Melbourne, Australia – One would think that colas are easy to find and count. They are big. They are fluffy. They are mostly immobile because they get about 20 hours of sleep a day.
Not so.
Desley Wisen, a wildlife ecologist at Deakin University in Victoria, said: “The fact that they do not move much makes it difficult to find them.
It does Australian The government’s attempt to count the population of indigenous marsupials and record where they live is very threatening. In November, the government announced it would provide $ 2 million ($ 1.5 million) to fund the species census and use new methods to do so.
When the count begins, heat-seeking drones, sound probes and detection dogs will stop. Individuals will wear hiking boots and go out to Bush for some cola spotting. Many will look for cola drops.

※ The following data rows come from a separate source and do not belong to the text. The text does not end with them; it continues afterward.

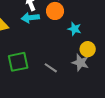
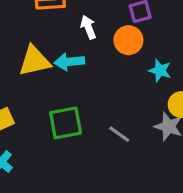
cyan arrow: (30, 18) -> (69, 62), moved

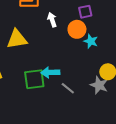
cyan arrow: (69, 62) -> (50, 72), moved
cyan star: (160, 70) -> (91, 41), moved

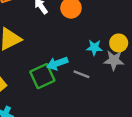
cyan star: (91, 41) -> (94, 48), moved

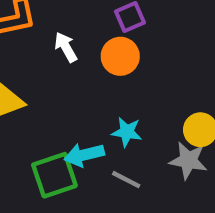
cyan star: (94, 48) -> (127, 132), moved

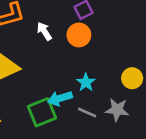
cyan star: (127, 132) -> (86, 82), turned 30
gray star: (188, 160) -> (117, 110), moved

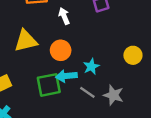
orange circle: (79, 35) -> (61, 50), moved
yellow circle: (132, 78) -> (133, 55), moved

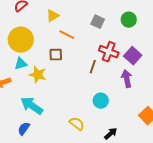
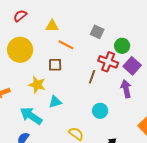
yellow triangle: (53, 16) -> (52, 26), turned 32
green circle: (129, 20) -> (122, 46), moved
cyan triangle: (21, 64) -> (55, 102), moved

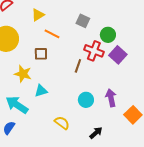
yellow triangle: (52, 26) -> (38, 15), turned -32
purple arrow: (126, 89) -> (111, 98), moved

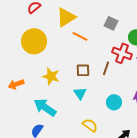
yellow triangle: (38, 15) -> (66, 17), size x1.5
brown square: (41, 54) -> (83, 70), moved
cyan triangle: (41, 91) -> (80, 93), moved, turned -48

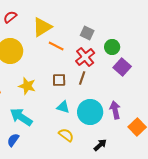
red cross: (122, 53) -> (85, 57), moved, turned 30
cyan triangle: (80, 93) -> (63, 107), moved, turned -40
cyan circle: (114, 102) -> (90, 112), size x1.6

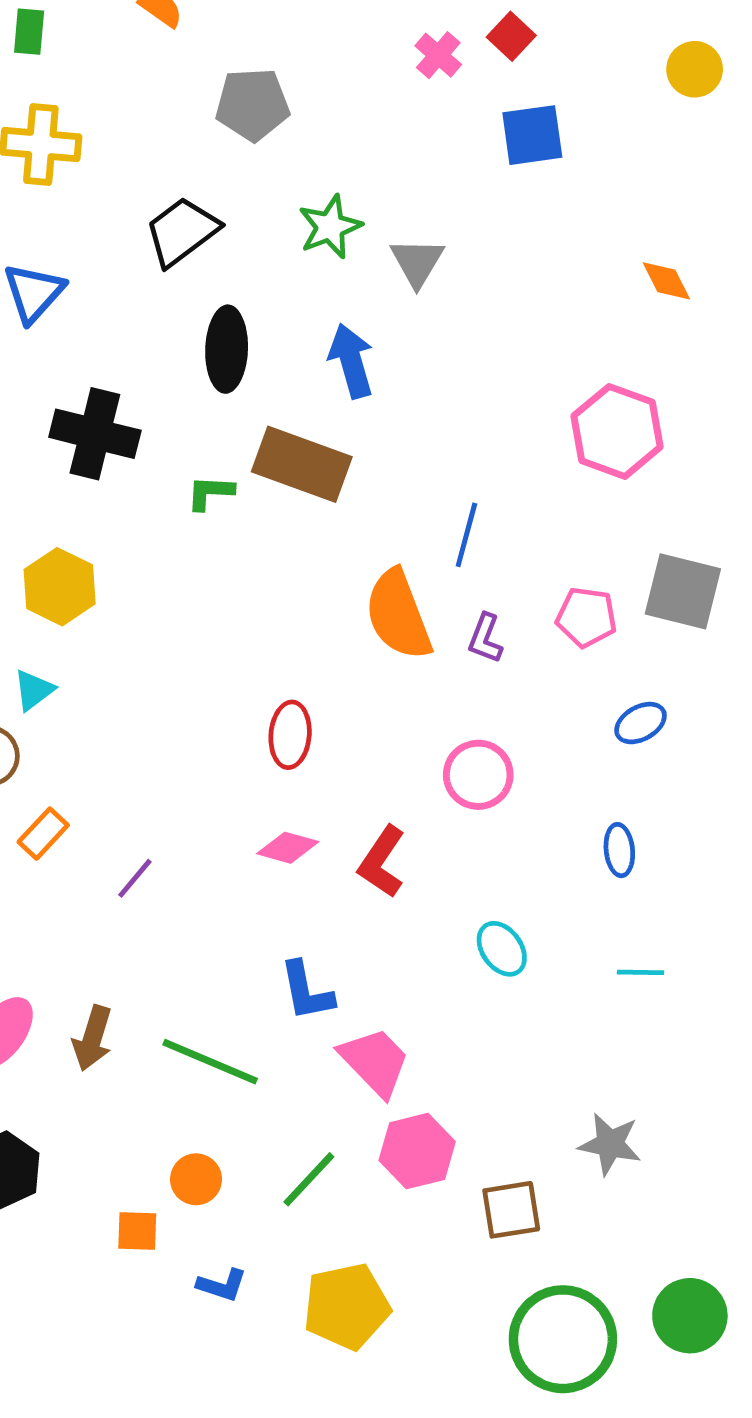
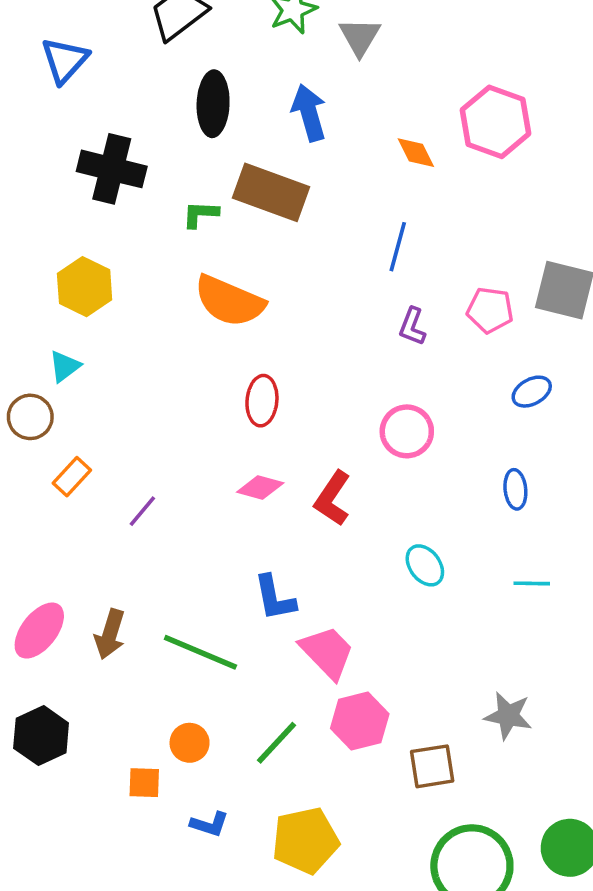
orange diamond: (666, 281) -> (416, 153), moved
pink hexagon: (617, 431) -> (495, 122), moved
orange semicircle: (398, 615) -> (229, 301), moved, turned -46

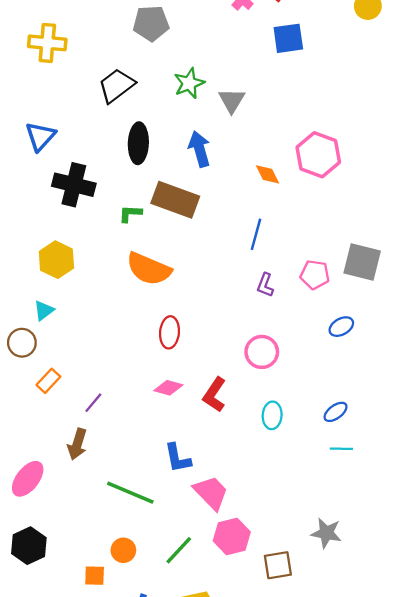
blue triangle: (65, 60) -> (40, 136), moved
blue ellipse: (515, 489) -> (336, 412), moved, turned 60
cyan ellipse: (425, 565) -> (272, 415), moved, turned 40
brown arrow: (110, 634) -> (77, 444), moved

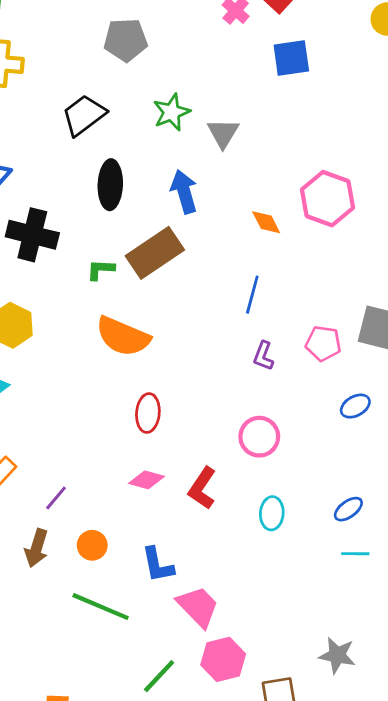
brown rectangle: (175, 200) -> (155, 253), turned -54
orange circle: (123, 550) -> (92, 545), moved

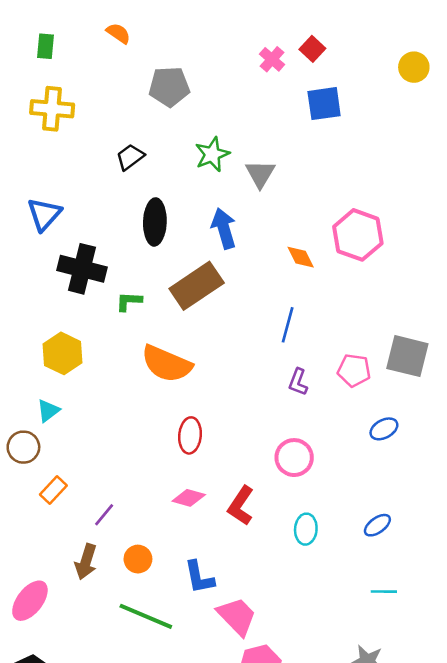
black trapezoid: (84, 115) -> (130, 157), size x0.7
green L-shape: (101, 270) -> (129, 301), moved
cyan line: (355, 554) -> (384, 592), moved

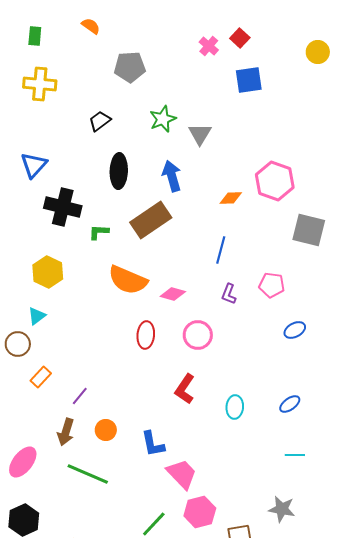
orange diamond: (301, 257) -> (231, 198), turned -65
gray square: (407, 356) -> (309, 230), moved
pink circle: (294, 458) -> (198, 335), moved
pink diamond: (189, 498) -> (173, 294), moved
green line: (146, 616) -> (88, 474), moved

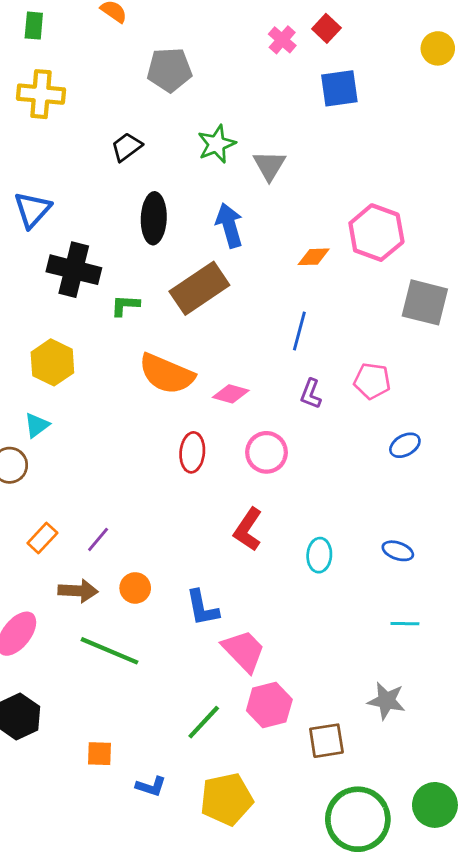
orange rectangle: (41, 377) -> (42, 538), moved
blue ellipse: (290, 404) -> (398, 551), turned 55
brown arrow: (66, 432) -> (78, 591), turned -104

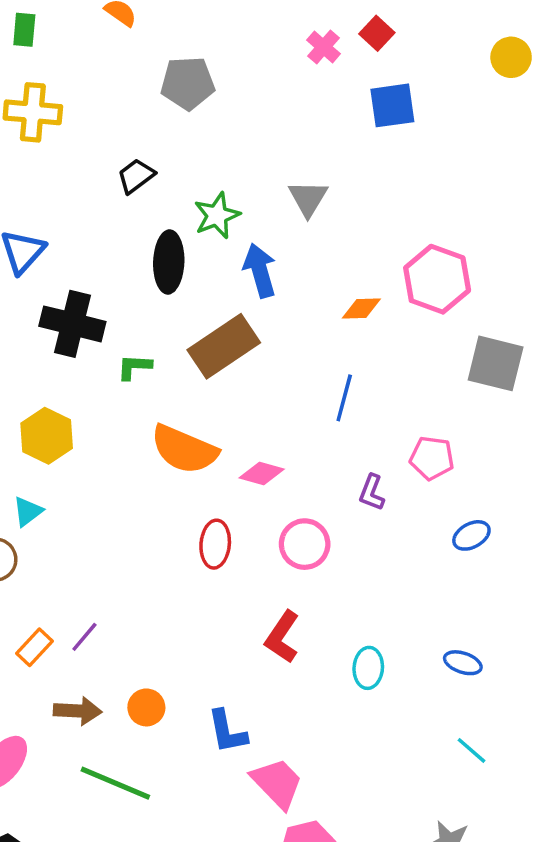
green star: (217, 144) -> (217, 216), moved
purple L-shape: (311, 394) -> (372, 492), moved
purple line: (98, 539) -> (84, 637), moved
cyan line: (405, 624) -> (471, 750), turned 40

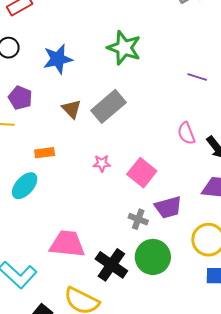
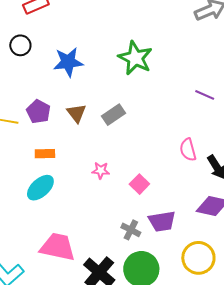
purple pentagon: (20, 98) -> (38, 112), moved
gray rectangle: (108, 106) -> (113, 115), size x0.7
pink square: (142, 173) -> (139, 184), size x0.7
cyan ellipse: (25, 186) -> (40, 188), moved

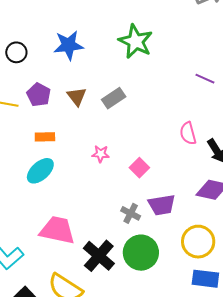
black circle: (20, 45) -> (16, 52), moved

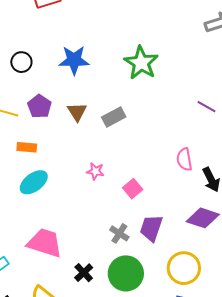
orange rectangle: (45, 137) -> (27, 147), moved
purple trapezoid: (162, 205) -> (151, 228), turned 112
black cross: (99, 256) -> (84, 273), size x0.6

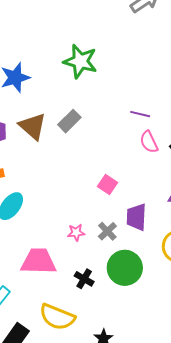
purple line: (207, 107) -> (140, 114), moved
brown triangle: (77, 112) -> (33, 126), size x1.4
pink star: (95, 171) -> (76, 232), moved
gray cross: (119, 233) -> (107, 231), turned 30

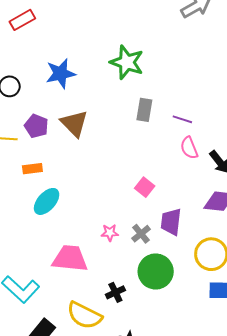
gray rectangle: (69, 121) -> (144, 110), moved, turned -40
black cross: (84, 279) -> (115, 292), moved, turned 30

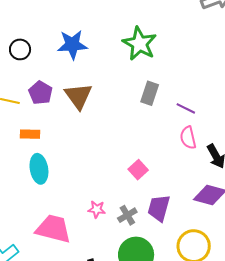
cyan ellipse: (47, 201) -> (39, 169), turned -60

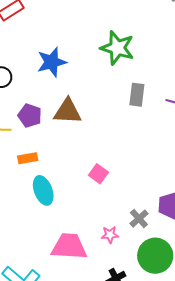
brown triangle: (78, 96) -> (68, 111), turned -40
pink square: (138, 170) -> (98, 174), moved
pink star: (97, 209) -> (110, 235), moved

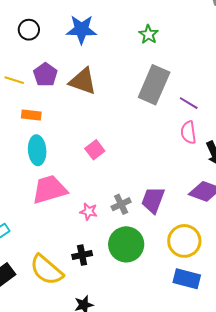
green star: (117, 48) -> (148, 34), size x0.6
gray rectangle: (137, 95) -> (154, 85), size x1.6
pink trapezoid: (69, 246) -> (49, 189), moved, turned -36

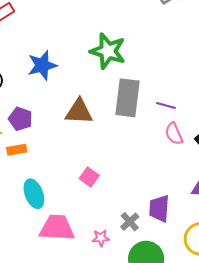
green star: (148, 34) -> (108, 51), size x1.8
brown triangle: (83, 81) -> (79, 112), moved
orange rectangle: (31, 115) -> (17, 150), moved
pink trapezoid: (49, 189) -> (57, 228), turned 36

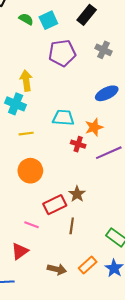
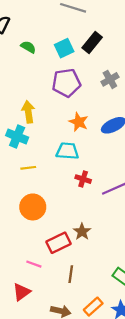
cyan square: (48, 20) -> (64, 48), moved
gray cross: (104, 50) -> (110, 79), turned 35
orange star: (94, 127) -> (79, 122), moved, turned -30
brown line: (72, 226) -> (71, 274), moved

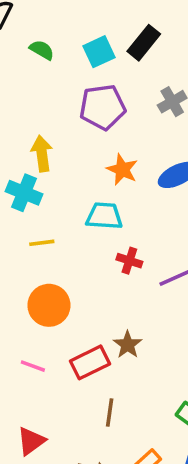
pink line: (34, 264) -> (33, 366), moved

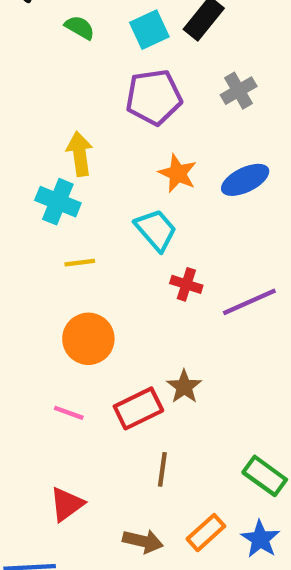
cyan trapezoid: (104, 216) -> (156, 230), turned 45

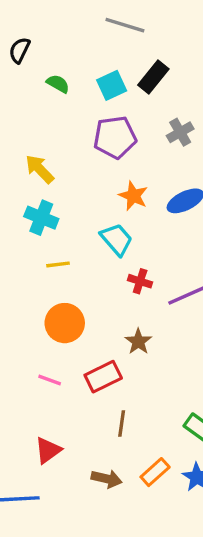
yellow arrow: (80, 154) -> (40, 169), moved, turned -36
brown star: (184, 387) -> (138, 341), moved

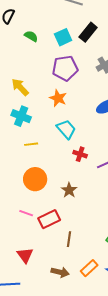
orange star: (133, 196) -> (58, 98), moved
brown star: (138, 341) -> (69, 190), moved
red rectangle: (103, 377) -> (49, 219), moved
red triangle: (48, 450) -> (25, 255), turned -30

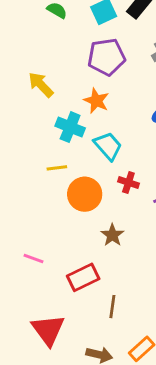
cyan cross: (21, 116) -> (70, 127), moved
orange circle: (35, 179) -> (85, 194), moved
pink line: (26, 213) -> (34, 258), moved
red triangle: (25, 255) -> (48, 330), size x1.4

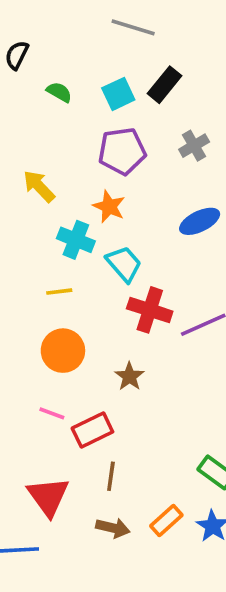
red cross: (128, 182) -> (150, 310), size x1.6
orange circle: (85, 194) -> (63, 351), moved
pink line: (34, 258) -> (52, 413), moved
brown line: (112, 307) -> (111, 476), moved

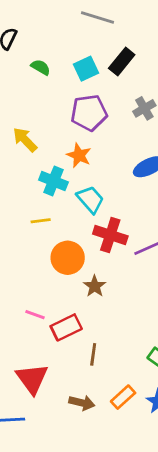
orange circle: (63, 351) -> (68, 258), moved
brown line: (111, 476) -> (93, 354), moved

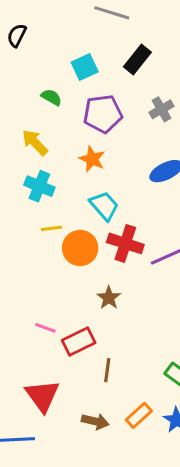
green semicircle: (41, 67) -> (51, 97), moved
cyan square: (86, 69) -> (85, 67), moved
cyan cross: (53, 181) -> (39, 186), moved
orange circle: (68, 258) -> (80, 248), moved

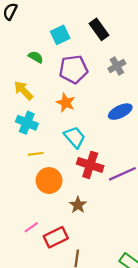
black rectangle: (137, 60) -> (99, 29), turned -75
orange circle: (80, 248) -> (49, 181), moved
pink line: (45, 328) -> (31, 227), turned -56

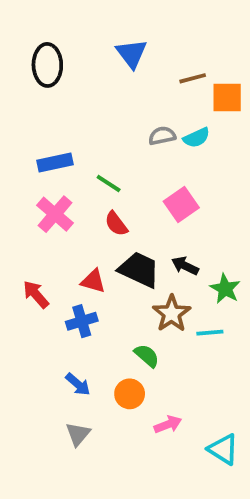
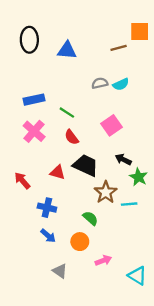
blue triangle: (131, 54) -> (67, 50), moved, turned -48
orange square: (227, 97) -> (140, 32), moved
black arrow: (185, 266) -> (123, 159), moved
blue cross: (82, 321) -> (47, 208), moved, turned 30
gray triangle: (78, 434) -> (60, 271), moved, turned -35

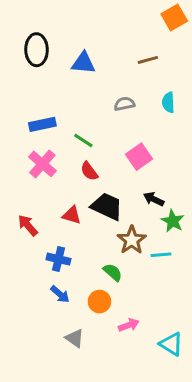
orange square: (140, 32) -> (174, 17), moved, turned -30
cyan semicircle: (121, 84) -> (168, 102), moved, turned 112

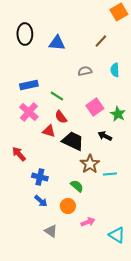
brown line: (148, 60) -> (101, 41), turned -32
red triangle: (72, 215) -> (49, 131), moved
green star: (173, 221) -> (118, 114), moved

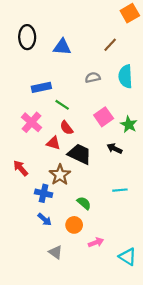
cyan semicircle: (115, 70) -> (125, 76), size x1.5
blue rectangle: (29, 85) -> (41, 87), moved
brown star: (90, 164) -> (60, 175), moved

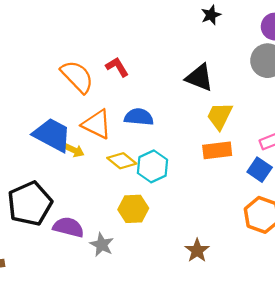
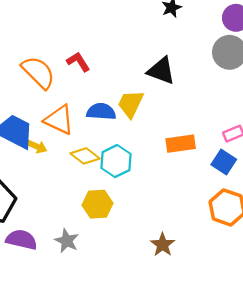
yellow trapezoid: (220, 116) -> (131, 104), moved
purple semicircle: (68, 227) -> (21, 240), moved

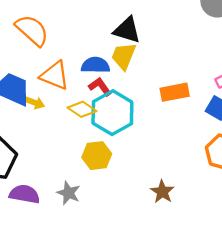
red L-shape: (78, 62) -> (100, 87), moved
black triangle: (161, 71) -> (127, 30), moved
cyan hexagon: (116, 161) -> (112, 113), size x1.4

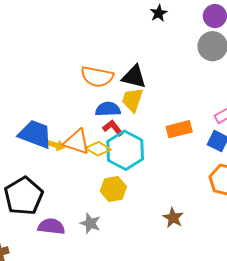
orange semicircle: (32, 30) -> (97, 77), moved, turned 152
orange triangle: (55, 75) -> (77, 142), moved

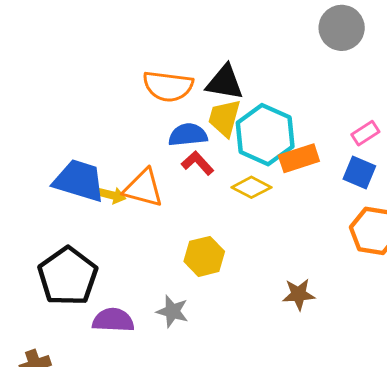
yellow diamond: (98, 149) -> (251, 187), moved
cyan hexagon: (125, 150) -> (265, 135), moved
brown star: (173, 218) -> (299, 294), turned -30

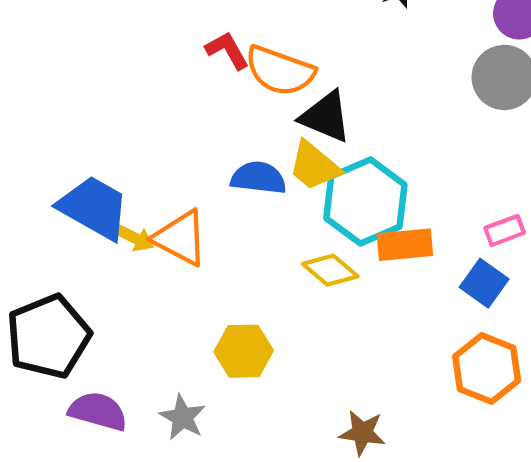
orange semicircle: (168, 86) -> (280, 71), moved
yellow trapezoid: (224, 118) -> (314, 166), turned -78
red L-shape: (197, 163) -> (227, 50), moved

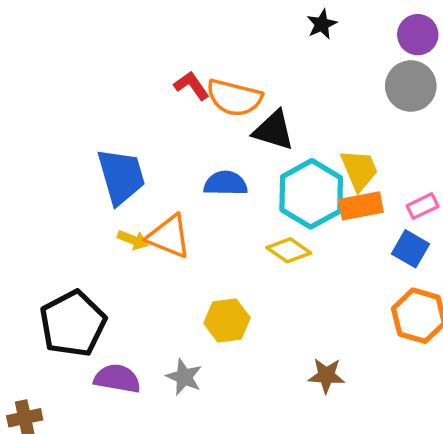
yellow trapezoid: (314, 166) -> (359, 170), moved, turned -147
blue trapezoid: (94, 208) -> (121, 176), moved, turned 50
orange rectangle: (405, 245) -> (361, 206), moved

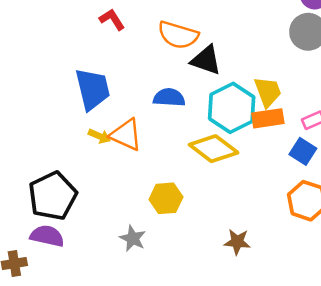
red L-shape: (191, 86) -> (112, 19), moved
yellow diamond: (289, 250) -> (214, 149), size x1.5
purple semicircle: (117, 379) -> (47, 236), moved

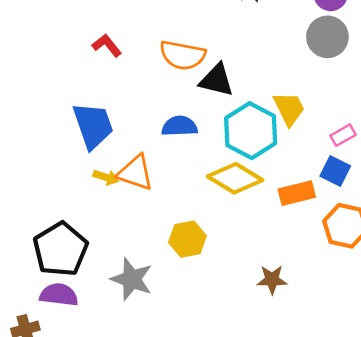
orange rectangle: (268, 118) -> (297, 193), moved
gray star: (133, 238) -> (132, 279), moved, size x1.4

Estimates of the Koala population vary greatly historically. In 2016, scientists estimated that there was More than 300,000 colas in Australia. In mid-2019, the Australian Cola Foundation estimates it Less than 80,000 are staying in the country, and that number could rise to 43,000, he said. Concerns and confusion over the number of koalas intensified during Australia’s devastating Bushfire last year News articles on animals being “functionally extinct”. But scientists have challenged the accuracy of that description.
A study commissioned by the World Wildlife Fund An estimated 61,000 koalas were killed, injured or displaced in a wildfire last summer.
Even before the Bushfires Extinct cola populationS, the fear that the animals were in trouble was growing. Scientists and conservation organizations say the loss of habitat due to land destruction is sending more and more colas to urban areas – and Occasionally people are inside the Christmas trees – There they will be flattened by cars and attacked by dogs. Experts say that the population of depressed colas is also more prone to deadly diseases.
The last national census, conducted in 2012, asked scientists to estimate the number in some regions, which led to an estimate of 33,000 to 153,000 per state.
“For all our focus on colas, scientists tell us where people really are, how they progress and the best ways to help them recover after catastrophic bushfires,” said Federal Environment Minister Susan Lay. In a statement At the time of announcement.
The traditional method of counting colas is to see how many people can find them. But when there are a lot of marsupials in the trees, they are easy to miss with the naked eye when they are quiet and obscured by the canopy, Dr. Wisen said. The number will vary from person to person and from situation to situation, so that system can be anywhere from 20 percent to 80 percent of the actual population of any one place.
“Personally for me, I see more colas in the morning than in the afternoon,” he said. “By the afternoon, you may be a little tired, your eyes may be a little tired, you want to go home, so you can rush it a little.”
Since this is Australia, an attempt to count colas within the bush would mean combating snakes or various creeping-crawling bites, thus making it difficult to focus.
“All sorts of things take away from your mind what you are looking for, and you can change the probability of seeing a cola,” Dr. Wisen said.
So the scientists decided to use some other methods. Cola droplets – small brown particles – are found at the base of trees and can determine if they live in an area. Detection dogs can detect both colas and their droplets. The male colossus bellows during the breeding season, so scientists may leave recording devices on sites to find out if colas are around.
Colas in remote or inaccessible places can be calculated using heat-seeking drones, but only in colder climates because animal fur provides a lot of insulation and they do not provide much heat.
If all of those methods are used together and used well, a figure with a margin error of 10 percent can be accomplished, Dr. Wisen said.
A spokeswoman for Environment Minister Ms Lay said a national workshop for cola experts would be held next year to determine the best way to conduct the count. “The audit will take a few months from there, depending on the size of the issues identified and the strategies identified,” the spokesman added.
Dr Wisen stressed that Australian authorities could not wait for audit results to address the declining population problem. There is already a lot of information to show that the number of cola is declining in some parts of the country, he said.
“If it takes a few years to produce the figure, we will see the numbers continue to decline during that time,” he warned.
In fact, 23 security teams Requested in an open letter last week “Colas needs more than a census” is what the government does more about habitat protection. “The degradation of the Kola habitat has increased under your government and is continuing now,” the letter addressed the Environment Minister. “The Colas can’t wait for a national number to reveal their numbers. They’re on the verge of screaming now.”
Driving home in a hurry, Rebecca Keeble, Oceania Regional Director for the International Animal Welfare Fund, was quoted as saying, “Counting colas is like counting deck chairs when sinking on the Titanic.”
Some security groups are already taking the matter into their own hands.
The Eastern Wildlife Fund aims to double the cola population in eastern Australia, using drones to recreate tens of thousands of eucalyptus tree seeds that were destroyed by bushfires (koalas eat eucalyptus leaves and use trees as shelter) and create a fund to create cola shelters.